Crux Books was located on the campus of the University of Toronto in Wycliffe College and served the theological community of the university as well as the academic and scholarly community at large. The Toronto School of Theology (TST) consists of:

•Wycliffe College
•Trinity College
•Emmanuel College
•Knox College
•St. Michael’s College

December 2nd was the last regular day of business and the store is now in process of packing up what was probably one of the most unique collections in a retail Christian bookstore in Canada, not to mention a huge repository of used books. On the website they posted, “It is with a heavy heart and great sadness that after twenty years in operation, we announce the closing of Crux Books.”

The store opened in 1999 and in 2009, we reported on the death of founder Pat Paas.
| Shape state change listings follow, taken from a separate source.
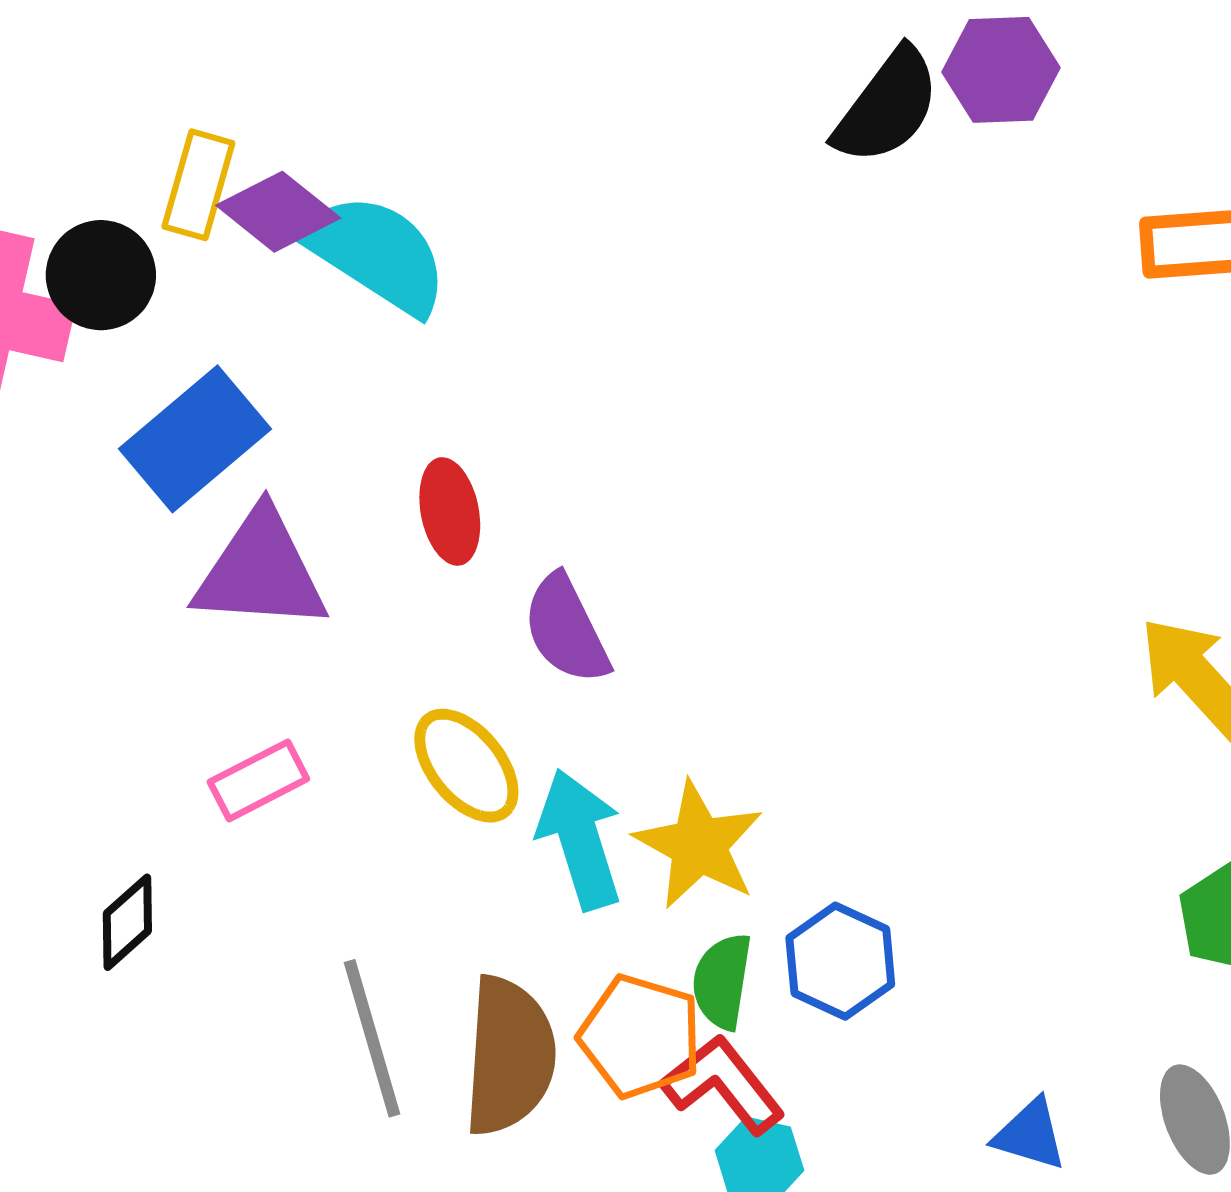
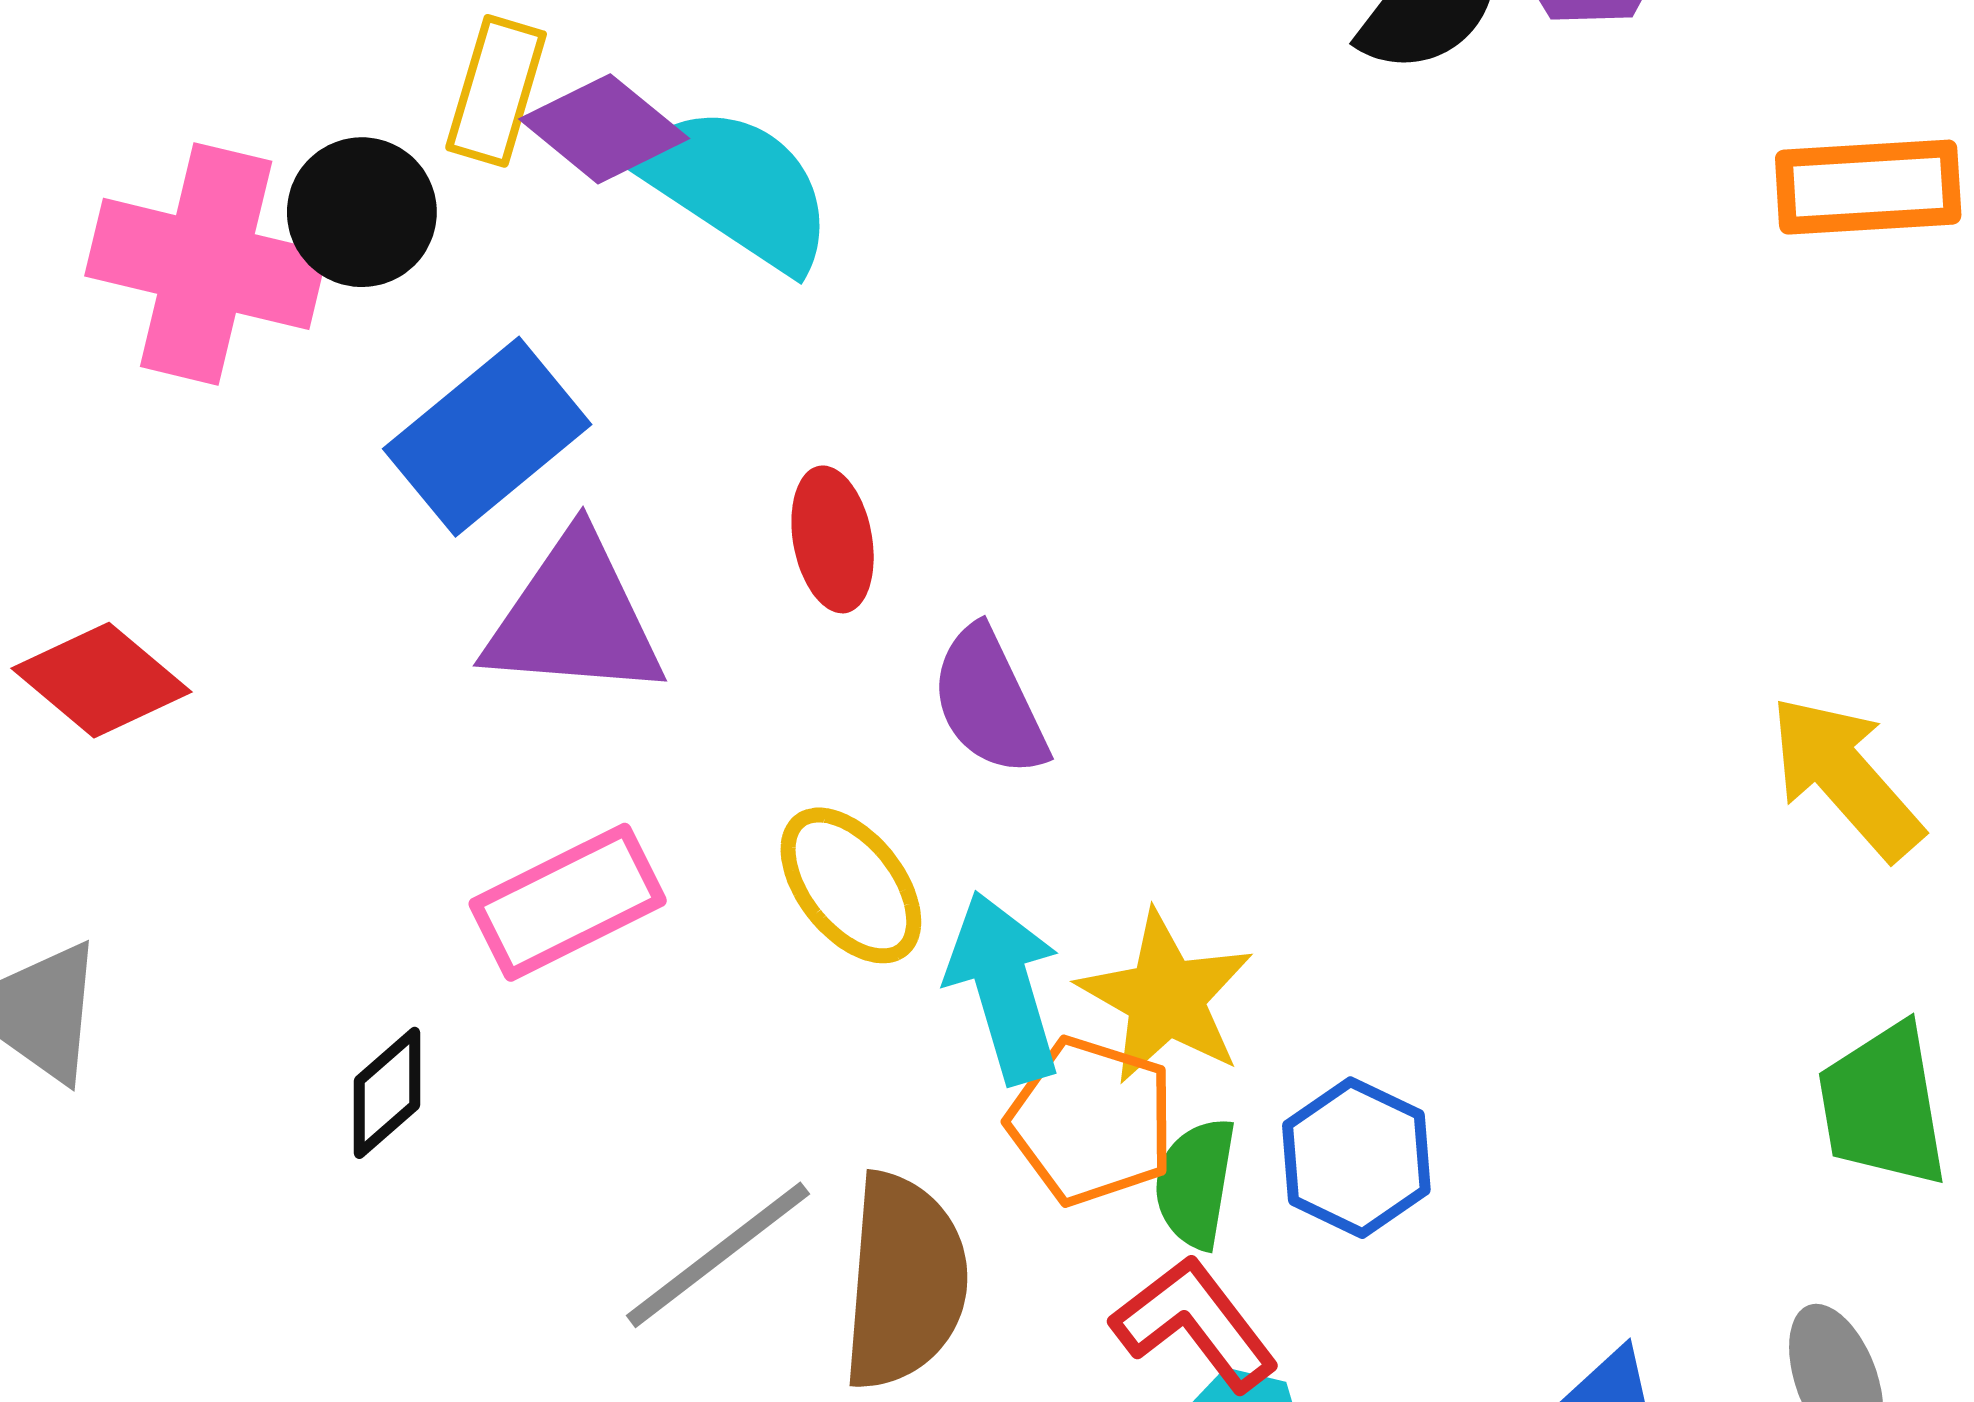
pink rectangle: (258, 780) -> (568, 902), size x1.4
orange pentagon: (640, 1036) -> (1091, 1121), moved
gray line: (372, 1038) -> (718, 1255), turned 68

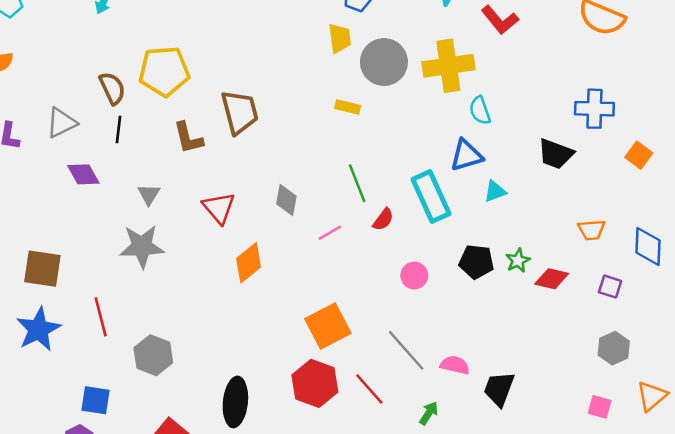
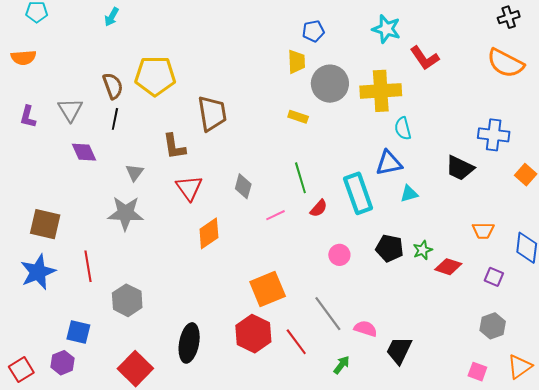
gray triangle: (61, 123) -> (70, 110), turned -40
brown L-shape: (188, 138) -> (174, 146), moved

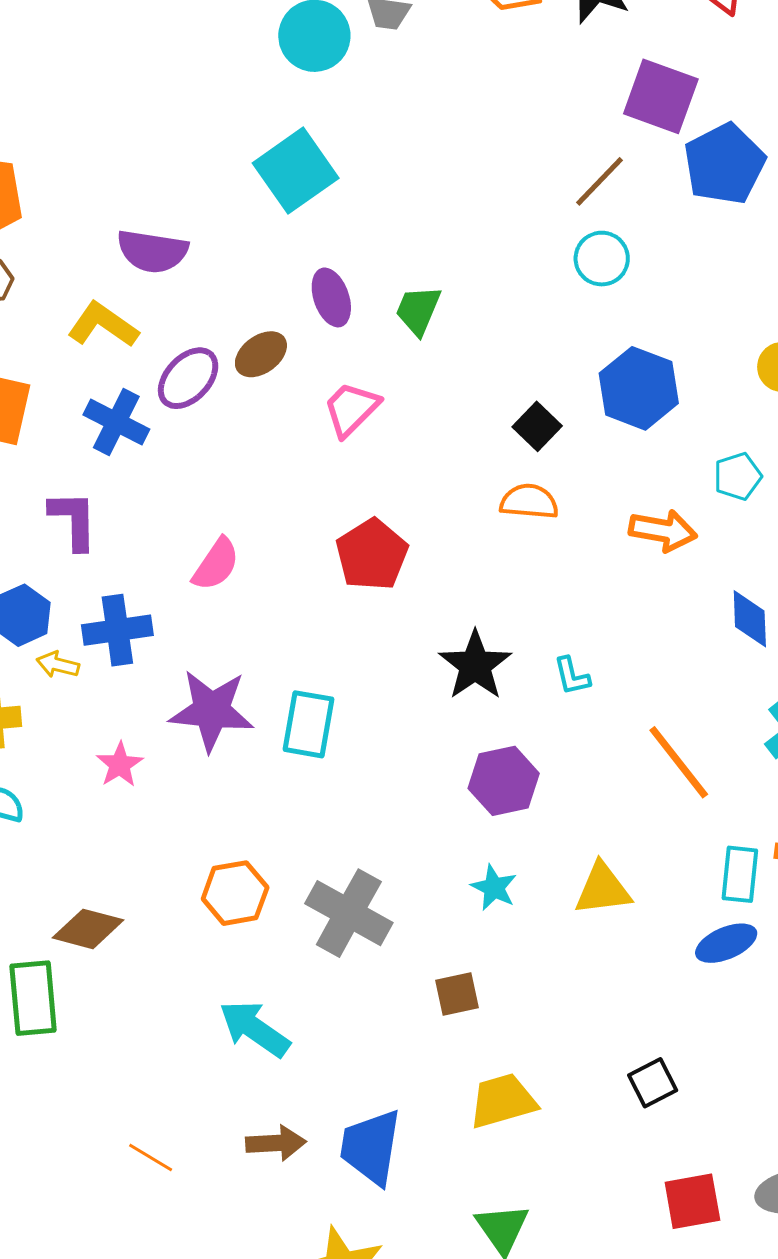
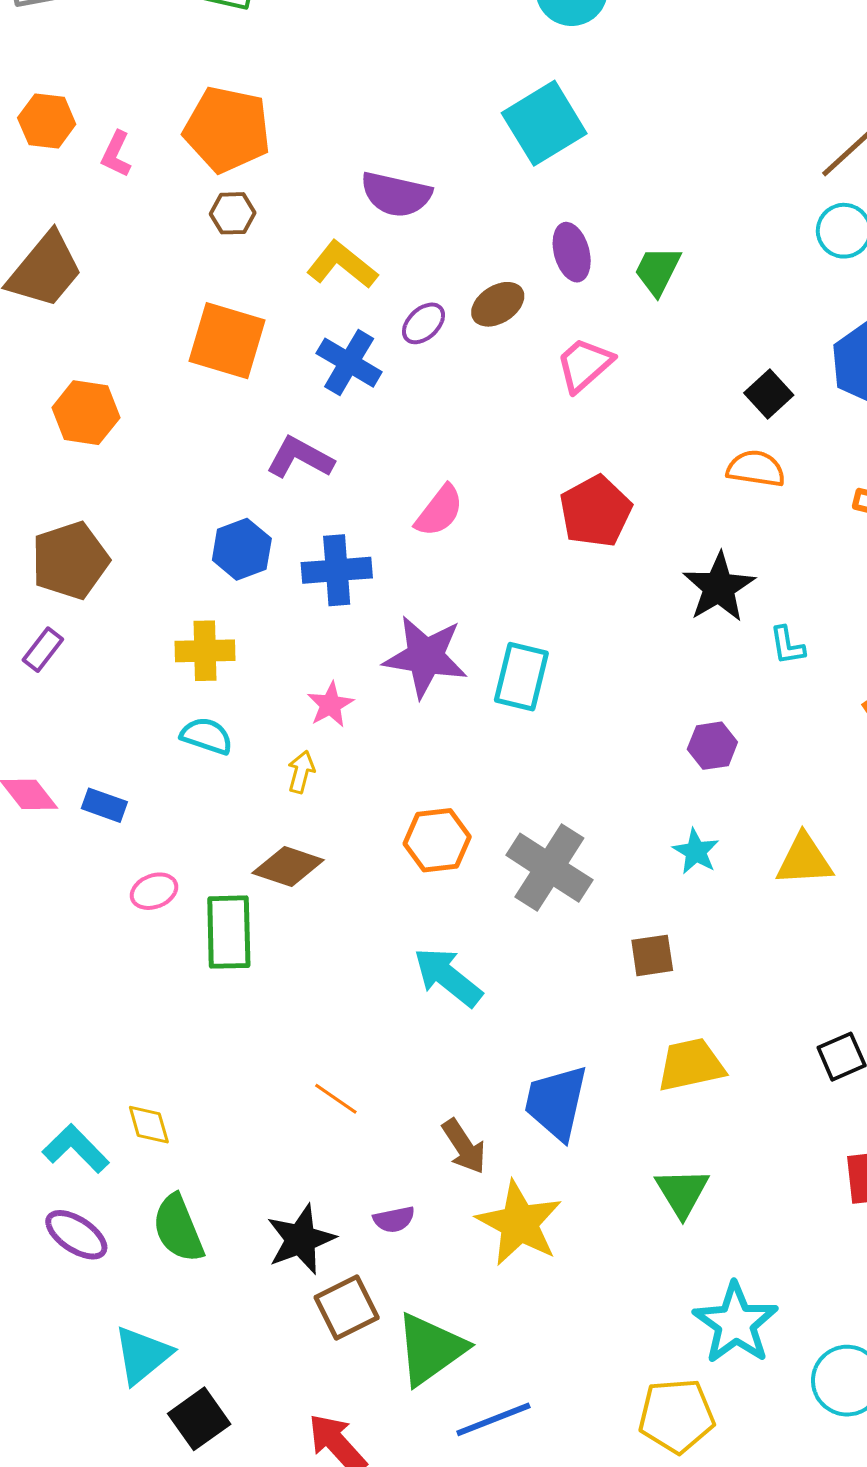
purple ellipse: (188, 378) -> (423, 323), size x0.7
purple L-shape: (74, 520) -> (300, 458), turned -64
yellow arrow: (58, 665) -> (301, 772), moved, turned 87
black star: (475, 665) -> (719, 587), moved
purple hexagon: (504, 781) -> (712, 746), size x0.7
brown arrow: (276, 1143) -> (464, 1146), moved, turned 56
Crux Books had some rare volumes and at this point we don’t know where that inventory is being sent. The market for some of their titles is quite limited, and would even be a stretch for bookstores at Regent College in Vancouver or Tyndale College and Seminary in Toronto. Libraries, such as the one at Redeemer University College in Hamilton (which we toured last year) would be ideal but their shelves are already packed with similar items and budgets are limited.

Four of the five TST colleges listed above also have their own libraries.

This was a one-of-a-kind store that simply can’t be replaced. The inventory was curated over two decades and contained product not usually seen elsewhere.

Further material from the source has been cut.